We can count on the help of our Lady, who has a special role in the work of our sanctification, since Jesus himself has entrusted us to her maternal care. John Paul II said in his Apostolic Letter on the Rosary: “In support of the prayer which Christ and the Spirit cause to rise in our hearts, Mary intervenes with her maternal intercession...If Jesus, the one Mediator, is the Pathway of our prayer, then Mary, his purest and most transparent reflection, shows us that Path.”[7]

The Holy Rosary is a privileged means for reaching Jesus through Mary. Praying the Rosary is “both meditation and supplication. Insistent prayer to the Mother of God is based on confidence that her maternal intercession can obtain all things from the heart of her Son....This is a conviction which, beginning with the Gospel, has grown ever more firm in the experience of the Christian people....When in the Rosary we plead with Mary, the sanctuary of the Holy Spirit (cf. Lk 1:35), she intercedes for us before the Father who filled her with grace and before the Son born of her womb, praying with us and for us.”[8]

4. Our Lady’s help is especially present in moments of temptation or trial. Above all, in the face of attacks by the enemy of souls. Mary shows herself to be “terrible as an army with banners.” She is our greatest defense, because she has never been subject, not even for an instant, to the power of the Evil One. The Blessed Virgin is the perfect fulfillment of the promise of God to our forefathers, as we heard in the first reading. Indeed, after original sin, God justly punished Adam and Eve and their descendants. And turning to the serpent, a figure of the tempter, he added: “I will put enmity between you and the woman, and between your seed and her seed; he shall bruise your head, and you shall bruise his heel.”[9]

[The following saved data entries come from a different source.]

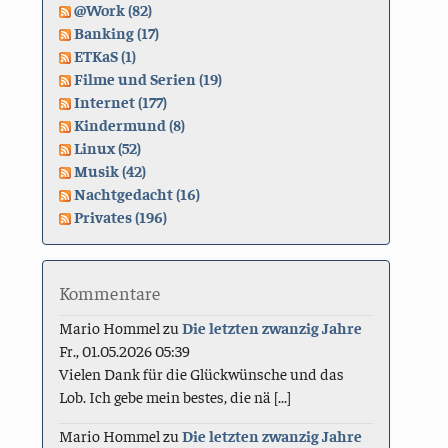
@Work (82)
Banking (17)
ETKaS (1)
Filme und Serien (19)
Internet (177)
Kindermund (8)
Linux (52)
Musik (42)
Nachtgedacht (16)
Privates (196)
Kommentare
Mario Hommel
zu
Die letzten zwanzig Jahre
Fr., 01.05.2026 05:39
Vielen Dank für die Glückwünsche und das
Lob. Ich gebe mein bestes, die nä [...]
Mario Hommel
zu
Die letzten zwanzig Jahre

Let us go then to our Lady in all our needs, especially our spiritual needs. And let us say to her with St. Josemaría: “Mother! Call her with a loud voice. She is listening to you; she sees you in danger, perhaps, and she—your holy mother Mary—offers you, along with the grace of her Son, the refuge of her arms, the tenderness of her embrace…and you will find yourself with added strength for the new battle.”[10] Amen.

[1] Cant 6:10.

[2] St. Josemaría, Christ Is Passing By, no. 171.

[3] The Gospel (Lk 1:28)

[4] Lk 1:38.

[5] Lk 1:48-49.

[6] Second reading (Eph 1:35)

[7] John Paul II, Apostolic Letter Rosarium Virginis Mariae, October 16, 2002, no. 16.

[8] Ibid.

[9] First reading (Cant 3:15).

[10] St. Josemaría, The Way, no. 516.

Romana, n. 37, July-December 2003, p. 47-49.